Advanced Data Wrangling in Python

Tutorial 5 of 5

Advanced Data Wrangling in Python

1. Introduction

This tutorial aims to equip you with advanced data wrangling techniques using Python. Data wrangling involves the process of cleaning and unifying messy and complex data sets for easy access and analysis. We will be using Python's Pandas library, an open-source data analysis and manipulation tool, to handle our data.

By the end of this tutorial, you will learn:
- How to handle missing and duplicate data
- How to apply functions to transform data
- How to reshape and pivot data frames

Prerequisites: Basic understanding of Python programming and familiarity with the Pandas library. If you are new to Python or Pandas, you might want to check beginner tutorials first.

2. Step-by-Step Guide

Handling Missing Data

Missing data is a common problem in data sets. Pandas provides several methods to handle it, such as isnull(), notnull(), dropna(), and fillna() functions.

# Importing pandas library
import pandas as pd

# Create a dataframe
df = pd.DataFrame({
   'A': [1, 2, np.nan],
   'B': [5, np.nan, np.nan],
   'C': [1, 2, 3]
})

# Check for missing values
df.isnull()

Removing Duplicates

Duplicate data can skew your analysis. Use drop_duplicates() to remove them.

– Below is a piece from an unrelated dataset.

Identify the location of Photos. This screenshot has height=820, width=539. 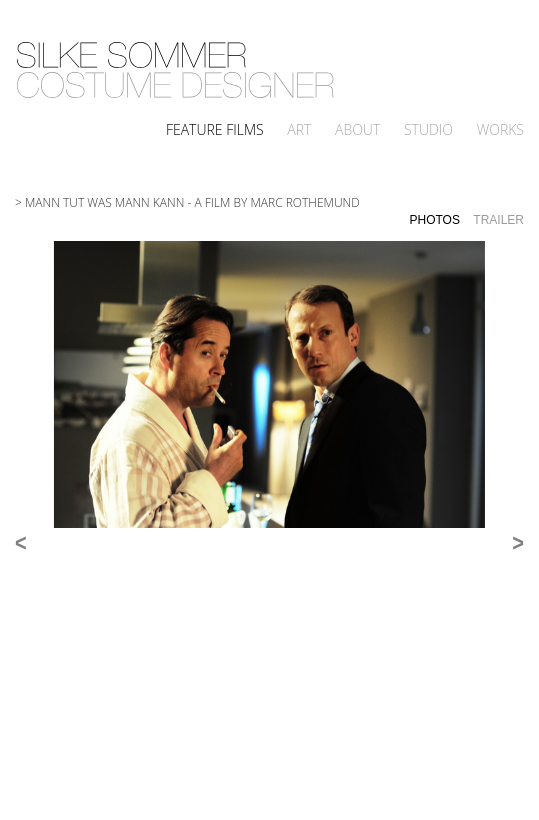 (435, 220).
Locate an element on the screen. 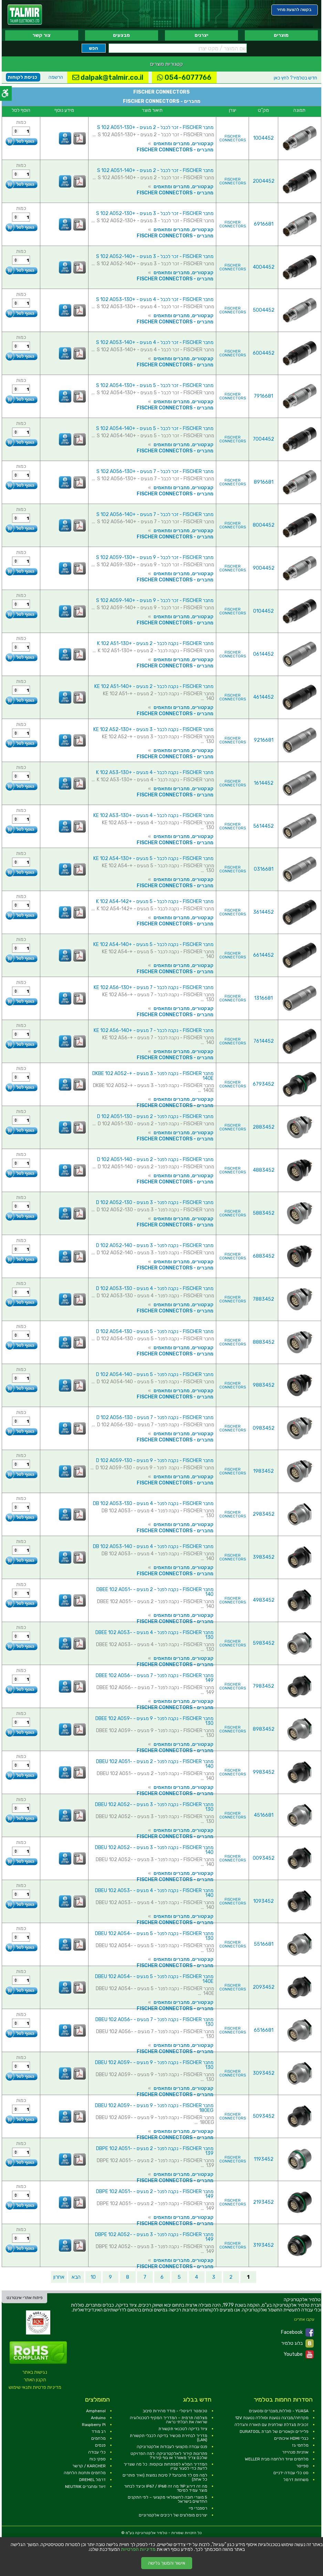 This screenshot has width=323, height=2576. 0093452 [link] is located at coordinates (263, 1858).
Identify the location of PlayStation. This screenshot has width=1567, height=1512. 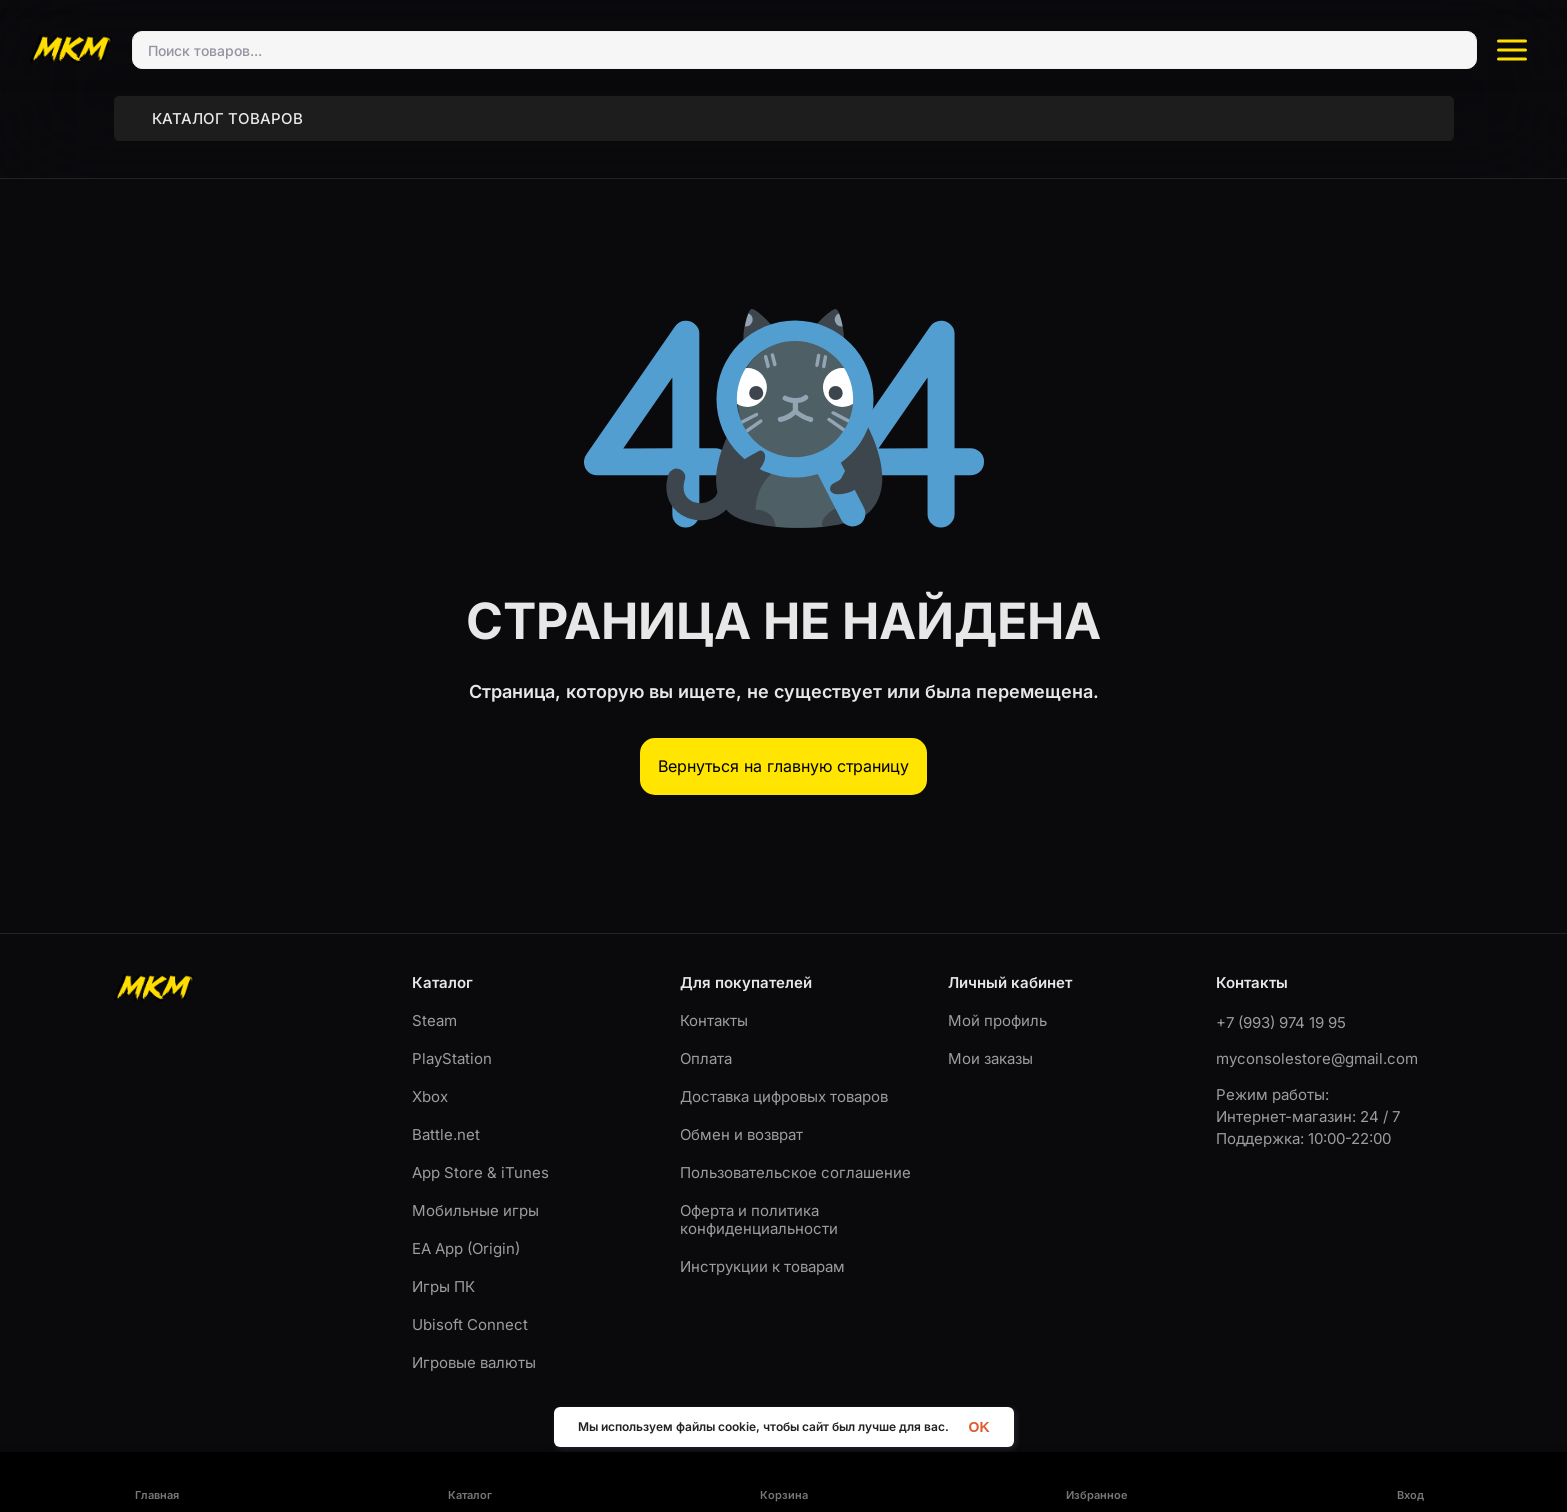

# Create a dataframe with duplicates
df = pd.DataFrame({
   'A': ['foo', 'bar', 'foo', 'bar', 'foo', 'bar', 'foo', 'foo'],
   'B': ['one', 'one', 'two', 'three', 'two', 'two', 'one', 'three'],
   'C': ['small', 'large', 'large', 'small', 'small', 'large', 'large', 'small'],
   'D': [1, 2, 2, 3, 3, 4, 5, 6],
   'E': [2, 4, 5, 5, 6, 6, 8, 9]
})

# Remove duplicate rows
df.drop_duplicates()

3. Code Examples

Applying Functions

Apply functions are powerful tools to transform data. Here we use applymap() function.

# Create a dataframe
df = pd.DataFrame({
   'A': [1, 2, 3, 4, 5],
   'B': [10, 20, 30, 40, 50],
   'C': [100, 200, 300, 400, 500]
})

# Create a function to square the values
square = lambda x: x**2

# Apply the function to the dataframe
df = df.applymap(square)

Reshaping Data

Use melt() function to reshape data.

# Create a dataframe
df = pd.DataFrame({
   'A': ['John', 'Boby', 'Mina'],
   'B': ['Masters', 'Graduate', 'Graduate'],
   'C': [27, 23, 21]
})

# Reshape the data
df.melt()

4. Summary

We covered advanced data wrangling techniques such as handling missing and duplicate data, applying functions to transform data, and reshaping data frames.

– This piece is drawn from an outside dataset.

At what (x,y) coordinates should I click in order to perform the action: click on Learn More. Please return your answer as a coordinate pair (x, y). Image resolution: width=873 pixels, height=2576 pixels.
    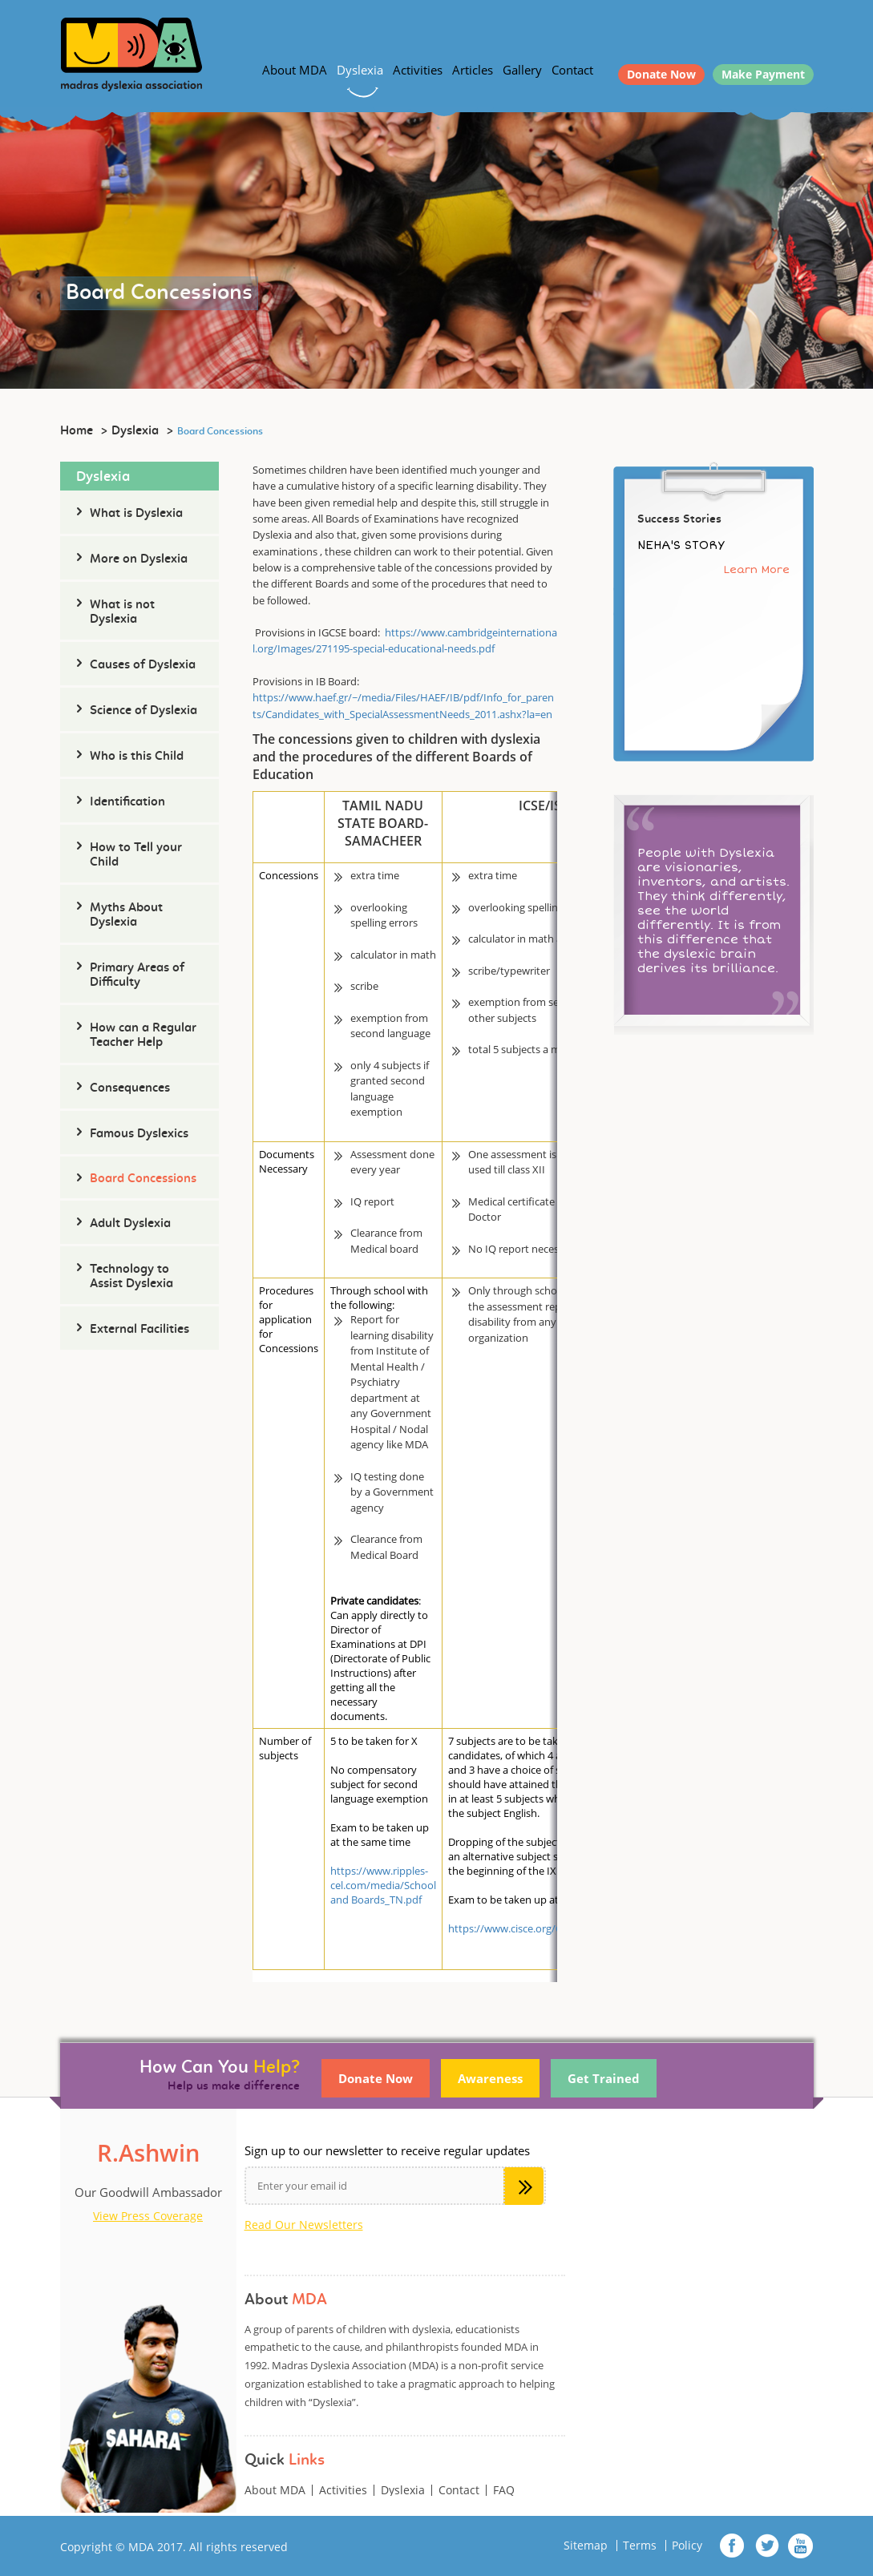     Looking at the image, I should click on (757, 569).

For further learning, consider exploring how to merge and join data frames, handling categorical data, and advanced data filtering.

5. Practice Exercises

  1. Create a DataFrame with some missing values and try different methods of handling them.
  2. Remove duplicate data from a DataFrame.
  3. Apply a function to transform a DataFrame.
  4. Reshape a DataFrame using the melt function.

Try to solve these exercises on your own. They will help you understand and remember the techniques better. Happy coding!